(INSTRUCTIONS TO FOLLOW): Once the line with "Show me where stomach is." is found in the entries below, print it and each following line exactly, stopping after the line with "Look at this image. right lung lower lobe?"; print nothing else.

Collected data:
-------
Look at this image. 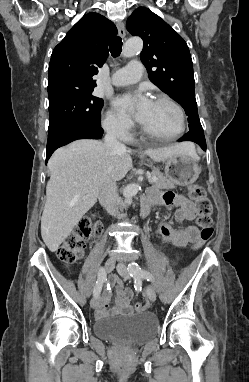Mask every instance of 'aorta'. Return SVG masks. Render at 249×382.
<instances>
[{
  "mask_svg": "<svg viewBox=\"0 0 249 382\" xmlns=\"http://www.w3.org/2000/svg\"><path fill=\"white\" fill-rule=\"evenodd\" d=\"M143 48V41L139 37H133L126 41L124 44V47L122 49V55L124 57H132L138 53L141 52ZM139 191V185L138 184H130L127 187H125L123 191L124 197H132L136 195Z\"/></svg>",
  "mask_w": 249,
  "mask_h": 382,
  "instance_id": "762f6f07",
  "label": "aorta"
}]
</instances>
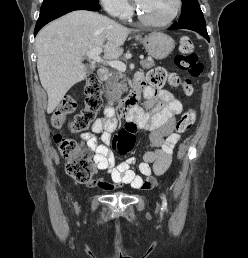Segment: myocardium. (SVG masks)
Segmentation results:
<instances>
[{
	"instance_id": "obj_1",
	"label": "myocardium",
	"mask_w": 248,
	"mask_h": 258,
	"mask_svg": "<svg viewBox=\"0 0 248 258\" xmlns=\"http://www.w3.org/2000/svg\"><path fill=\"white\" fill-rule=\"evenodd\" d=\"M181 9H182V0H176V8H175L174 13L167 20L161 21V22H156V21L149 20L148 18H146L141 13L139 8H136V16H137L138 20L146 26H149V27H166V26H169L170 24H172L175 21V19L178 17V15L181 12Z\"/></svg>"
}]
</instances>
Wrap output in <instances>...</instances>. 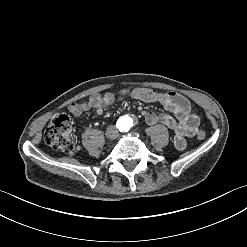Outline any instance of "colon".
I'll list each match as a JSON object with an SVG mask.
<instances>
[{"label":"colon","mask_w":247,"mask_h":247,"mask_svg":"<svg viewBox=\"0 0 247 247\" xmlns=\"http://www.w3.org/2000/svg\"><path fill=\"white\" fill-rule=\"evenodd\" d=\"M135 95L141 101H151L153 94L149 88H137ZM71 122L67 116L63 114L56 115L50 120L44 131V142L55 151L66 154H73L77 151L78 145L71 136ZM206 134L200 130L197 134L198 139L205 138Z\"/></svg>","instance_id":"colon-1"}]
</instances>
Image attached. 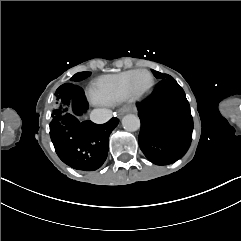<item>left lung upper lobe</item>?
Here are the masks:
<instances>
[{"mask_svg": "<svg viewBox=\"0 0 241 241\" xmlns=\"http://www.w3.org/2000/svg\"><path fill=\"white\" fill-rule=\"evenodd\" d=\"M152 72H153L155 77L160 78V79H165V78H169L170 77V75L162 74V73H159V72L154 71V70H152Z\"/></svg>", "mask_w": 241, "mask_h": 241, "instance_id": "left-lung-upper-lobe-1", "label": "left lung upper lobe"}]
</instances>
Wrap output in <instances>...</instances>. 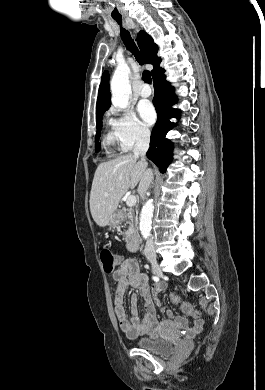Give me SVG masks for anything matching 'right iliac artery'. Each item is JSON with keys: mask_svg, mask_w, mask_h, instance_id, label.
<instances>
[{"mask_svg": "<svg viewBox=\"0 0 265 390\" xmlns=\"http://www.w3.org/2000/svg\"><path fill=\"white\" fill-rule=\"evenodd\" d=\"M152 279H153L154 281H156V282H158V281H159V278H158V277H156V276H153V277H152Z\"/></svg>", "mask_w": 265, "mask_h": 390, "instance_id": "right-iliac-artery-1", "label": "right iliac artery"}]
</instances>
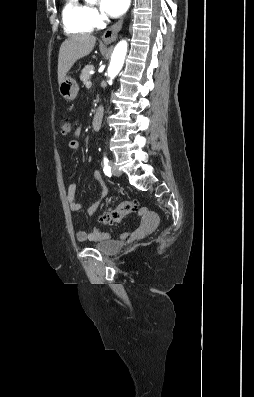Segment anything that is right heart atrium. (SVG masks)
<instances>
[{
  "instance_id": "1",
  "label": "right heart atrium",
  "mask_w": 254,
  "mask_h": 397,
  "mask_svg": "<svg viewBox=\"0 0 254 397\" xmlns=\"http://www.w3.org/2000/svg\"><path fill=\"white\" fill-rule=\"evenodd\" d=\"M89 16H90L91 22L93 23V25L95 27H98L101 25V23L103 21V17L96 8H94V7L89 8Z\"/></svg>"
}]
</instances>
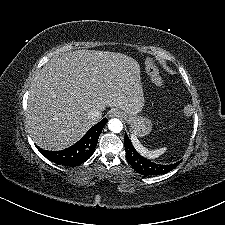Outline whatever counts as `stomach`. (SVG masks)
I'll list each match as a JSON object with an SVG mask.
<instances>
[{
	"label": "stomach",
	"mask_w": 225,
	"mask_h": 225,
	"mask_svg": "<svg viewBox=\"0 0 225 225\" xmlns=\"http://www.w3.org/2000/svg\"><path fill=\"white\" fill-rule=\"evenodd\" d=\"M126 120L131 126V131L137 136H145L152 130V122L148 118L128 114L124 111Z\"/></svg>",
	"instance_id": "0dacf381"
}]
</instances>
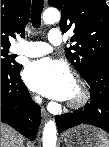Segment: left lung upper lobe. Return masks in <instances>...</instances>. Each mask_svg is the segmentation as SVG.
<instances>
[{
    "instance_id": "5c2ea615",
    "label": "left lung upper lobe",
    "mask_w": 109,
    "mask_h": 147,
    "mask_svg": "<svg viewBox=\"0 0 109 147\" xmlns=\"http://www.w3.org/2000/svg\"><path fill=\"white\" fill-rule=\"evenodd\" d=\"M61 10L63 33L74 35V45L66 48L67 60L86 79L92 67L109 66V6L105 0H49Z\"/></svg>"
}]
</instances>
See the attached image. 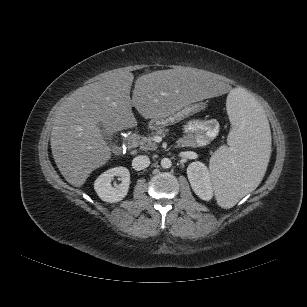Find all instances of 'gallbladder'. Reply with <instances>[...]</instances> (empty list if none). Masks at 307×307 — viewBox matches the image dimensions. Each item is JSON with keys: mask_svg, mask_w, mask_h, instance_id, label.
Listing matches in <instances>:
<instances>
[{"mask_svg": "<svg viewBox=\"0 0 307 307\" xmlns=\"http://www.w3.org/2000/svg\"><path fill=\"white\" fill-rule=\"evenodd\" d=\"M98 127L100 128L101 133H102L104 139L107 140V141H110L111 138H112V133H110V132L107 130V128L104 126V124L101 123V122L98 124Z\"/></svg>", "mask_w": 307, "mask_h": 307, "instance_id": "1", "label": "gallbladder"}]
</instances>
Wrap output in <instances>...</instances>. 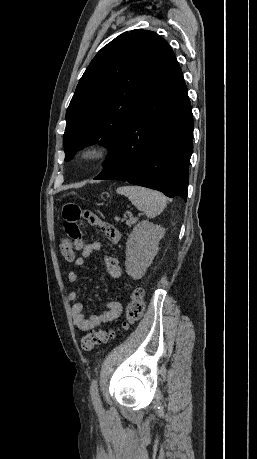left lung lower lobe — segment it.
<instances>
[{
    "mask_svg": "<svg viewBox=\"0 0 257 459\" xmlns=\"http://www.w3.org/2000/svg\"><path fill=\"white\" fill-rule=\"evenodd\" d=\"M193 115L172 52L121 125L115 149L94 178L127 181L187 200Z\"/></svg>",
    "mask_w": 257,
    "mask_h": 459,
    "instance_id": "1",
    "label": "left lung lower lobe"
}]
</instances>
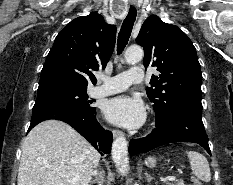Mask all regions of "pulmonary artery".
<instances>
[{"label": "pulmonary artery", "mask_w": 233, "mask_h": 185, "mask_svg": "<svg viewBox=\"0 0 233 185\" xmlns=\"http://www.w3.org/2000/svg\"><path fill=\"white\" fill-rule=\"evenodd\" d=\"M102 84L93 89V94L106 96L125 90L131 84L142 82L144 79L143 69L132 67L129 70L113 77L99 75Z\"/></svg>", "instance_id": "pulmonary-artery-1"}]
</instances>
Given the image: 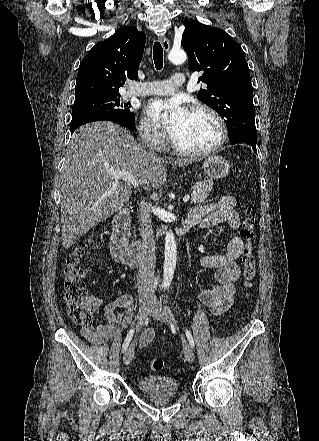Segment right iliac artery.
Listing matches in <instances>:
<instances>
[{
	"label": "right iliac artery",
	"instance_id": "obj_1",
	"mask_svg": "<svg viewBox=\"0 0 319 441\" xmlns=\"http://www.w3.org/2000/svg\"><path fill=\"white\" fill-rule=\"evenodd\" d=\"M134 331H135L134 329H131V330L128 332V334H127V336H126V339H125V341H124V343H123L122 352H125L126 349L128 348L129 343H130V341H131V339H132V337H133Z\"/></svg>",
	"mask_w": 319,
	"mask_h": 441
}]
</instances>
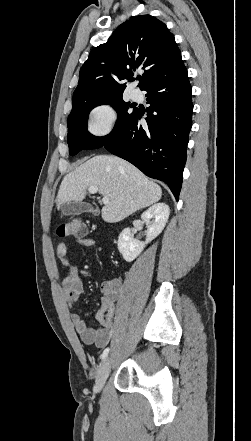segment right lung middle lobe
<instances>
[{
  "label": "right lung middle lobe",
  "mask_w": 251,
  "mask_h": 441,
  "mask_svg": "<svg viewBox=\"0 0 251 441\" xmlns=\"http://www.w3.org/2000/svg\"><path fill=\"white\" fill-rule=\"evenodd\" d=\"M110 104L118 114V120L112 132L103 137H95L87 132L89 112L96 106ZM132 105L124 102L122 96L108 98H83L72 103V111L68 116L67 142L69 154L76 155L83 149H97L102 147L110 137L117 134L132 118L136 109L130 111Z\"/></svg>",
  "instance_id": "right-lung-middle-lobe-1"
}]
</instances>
-------
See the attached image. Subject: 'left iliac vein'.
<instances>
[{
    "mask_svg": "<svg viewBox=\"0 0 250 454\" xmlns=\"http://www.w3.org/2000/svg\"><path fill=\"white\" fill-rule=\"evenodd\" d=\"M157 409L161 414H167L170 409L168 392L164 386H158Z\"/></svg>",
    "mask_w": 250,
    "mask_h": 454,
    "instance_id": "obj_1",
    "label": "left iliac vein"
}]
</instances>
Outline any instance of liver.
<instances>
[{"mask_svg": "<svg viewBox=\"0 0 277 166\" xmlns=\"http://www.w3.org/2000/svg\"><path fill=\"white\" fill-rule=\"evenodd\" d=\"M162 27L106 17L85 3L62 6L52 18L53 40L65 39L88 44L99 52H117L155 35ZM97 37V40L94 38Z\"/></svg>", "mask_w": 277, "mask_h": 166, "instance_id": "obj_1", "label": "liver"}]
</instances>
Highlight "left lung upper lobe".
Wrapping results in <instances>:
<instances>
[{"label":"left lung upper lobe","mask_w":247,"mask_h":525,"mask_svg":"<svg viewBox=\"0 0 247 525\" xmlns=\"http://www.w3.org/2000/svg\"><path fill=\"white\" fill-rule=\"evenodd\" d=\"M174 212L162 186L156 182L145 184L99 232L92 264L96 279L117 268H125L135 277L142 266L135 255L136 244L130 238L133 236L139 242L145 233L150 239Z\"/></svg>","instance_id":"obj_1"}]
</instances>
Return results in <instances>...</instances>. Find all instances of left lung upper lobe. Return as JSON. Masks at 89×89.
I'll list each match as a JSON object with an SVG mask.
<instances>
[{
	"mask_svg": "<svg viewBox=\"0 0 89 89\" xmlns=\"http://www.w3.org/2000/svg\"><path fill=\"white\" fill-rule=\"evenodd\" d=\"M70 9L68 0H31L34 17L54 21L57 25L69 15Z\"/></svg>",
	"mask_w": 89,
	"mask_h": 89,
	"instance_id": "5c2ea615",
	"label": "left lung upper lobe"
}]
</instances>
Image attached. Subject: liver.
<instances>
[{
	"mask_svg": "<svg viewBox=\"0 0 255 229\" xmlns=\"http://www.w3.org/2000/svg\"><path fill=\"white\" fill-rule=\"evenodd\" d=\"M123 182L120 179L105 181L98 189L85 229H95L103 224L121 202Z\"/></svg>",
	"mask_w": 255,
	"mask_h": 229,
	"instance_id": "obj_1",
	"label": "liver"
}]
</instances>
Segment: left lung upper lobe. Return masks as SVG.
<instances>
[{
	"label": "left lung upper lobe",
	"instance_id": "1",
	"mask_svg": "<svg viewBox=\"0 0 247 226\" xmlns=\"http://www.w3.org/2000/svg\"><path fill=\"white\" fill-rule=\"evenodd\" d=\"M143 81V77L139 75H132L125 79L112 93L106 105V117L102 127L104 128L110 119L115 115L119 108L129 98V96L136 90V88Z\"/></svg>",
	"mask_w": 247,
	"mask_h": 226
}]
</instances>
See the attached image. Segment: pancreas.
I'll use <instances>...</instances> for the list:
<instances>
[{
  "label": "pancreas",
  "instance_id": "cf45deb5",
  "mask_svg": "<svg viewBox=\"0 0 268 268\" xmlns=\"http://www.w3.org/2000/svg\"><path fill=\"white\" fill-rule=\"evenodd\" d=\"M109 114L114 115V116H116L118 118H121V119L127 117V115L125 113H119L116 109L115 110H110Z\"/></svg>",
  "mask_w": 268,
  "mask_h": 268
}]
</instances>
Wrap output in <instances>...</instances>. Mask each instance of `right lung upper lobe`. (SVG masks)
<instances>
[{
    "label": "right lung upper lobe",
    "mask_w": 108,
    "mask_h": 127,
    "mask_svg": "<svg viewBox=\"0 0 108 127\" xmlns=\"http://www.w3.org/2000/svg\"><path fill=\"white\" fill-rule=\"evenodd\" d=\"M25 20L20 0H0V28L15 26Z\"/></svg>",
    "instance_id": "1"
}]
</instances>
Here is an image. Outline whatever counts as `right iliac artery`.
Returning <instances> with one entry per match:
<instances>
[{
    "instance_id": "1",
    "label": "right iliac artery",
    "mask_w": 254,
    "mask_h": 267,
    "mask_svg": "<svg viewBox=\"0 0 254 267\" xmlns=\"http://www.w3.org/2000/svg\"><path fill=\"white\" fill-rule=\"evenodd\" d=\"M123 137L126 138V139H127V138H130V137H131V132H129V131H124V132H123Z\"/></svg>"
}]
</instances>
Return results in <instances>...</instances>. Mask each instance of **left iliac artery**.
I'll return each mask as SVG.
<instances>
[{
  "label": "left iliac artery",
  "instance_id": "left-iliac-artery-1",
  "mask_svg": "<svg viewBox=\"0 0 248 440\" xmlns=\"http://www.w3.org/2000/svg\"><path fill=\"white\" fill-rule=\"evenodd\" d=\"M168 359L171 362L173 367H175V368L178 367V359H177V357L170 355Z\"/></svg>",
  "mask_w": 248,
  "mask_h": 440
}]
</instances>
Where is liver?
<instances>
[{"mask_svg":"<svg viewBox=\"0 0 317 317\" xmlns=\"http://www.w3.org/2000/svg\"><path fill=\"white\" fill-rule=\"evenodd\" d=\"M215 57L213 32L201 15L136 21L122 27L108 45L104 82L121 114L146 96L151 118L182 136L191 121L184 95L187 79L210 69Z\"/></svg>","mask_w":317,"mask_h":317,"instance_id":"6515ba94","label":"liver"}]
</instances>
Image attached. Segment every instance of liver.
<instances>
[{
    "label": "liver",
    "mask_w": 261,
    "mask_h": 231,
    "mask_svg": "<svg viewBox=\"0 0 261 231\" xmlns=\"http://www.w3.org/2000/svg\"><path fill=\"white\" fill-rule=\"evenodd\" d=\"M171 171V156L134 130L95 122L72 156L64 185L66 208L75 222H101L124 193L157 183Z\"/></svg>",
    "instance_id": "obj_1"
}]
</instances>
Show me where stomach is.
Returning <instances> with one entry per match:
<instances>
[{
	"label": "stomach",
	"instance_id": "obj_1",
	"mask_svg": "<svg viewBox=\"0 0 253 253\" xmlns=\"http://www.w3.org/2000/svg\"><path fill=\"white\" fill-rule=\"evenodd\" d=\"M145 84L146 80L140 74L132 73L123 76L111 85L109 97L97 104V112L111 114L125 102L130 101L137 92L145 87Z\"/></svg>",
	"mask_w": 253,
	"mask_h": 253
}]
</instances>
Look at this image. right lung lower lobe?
-------
(RESPONSE FOR THIS EXERCISE):
Show me where stomach is.
Returning <instances> with one entry per match:
<instances>
[{
	"label": "stomach",
	"instance_id": "obj_1",
	"mask_svg": "<svg viewBox=\"0 0 253 253\" xmlns=\"http://www.w3.org/2000/svg\"><path fill=\"white\" fill-rule=\"evenodd\" d=\"M145 84L146 80L140 74L132 73L123 76L111 85L109 97L97 104V112L111 114L125 102L130 101L137 92L145 87Z\"/></svg>",
	"mask_w": 253,
	"mask_h": 253
}]
</instances>
Look at this image. right lung lower lobe?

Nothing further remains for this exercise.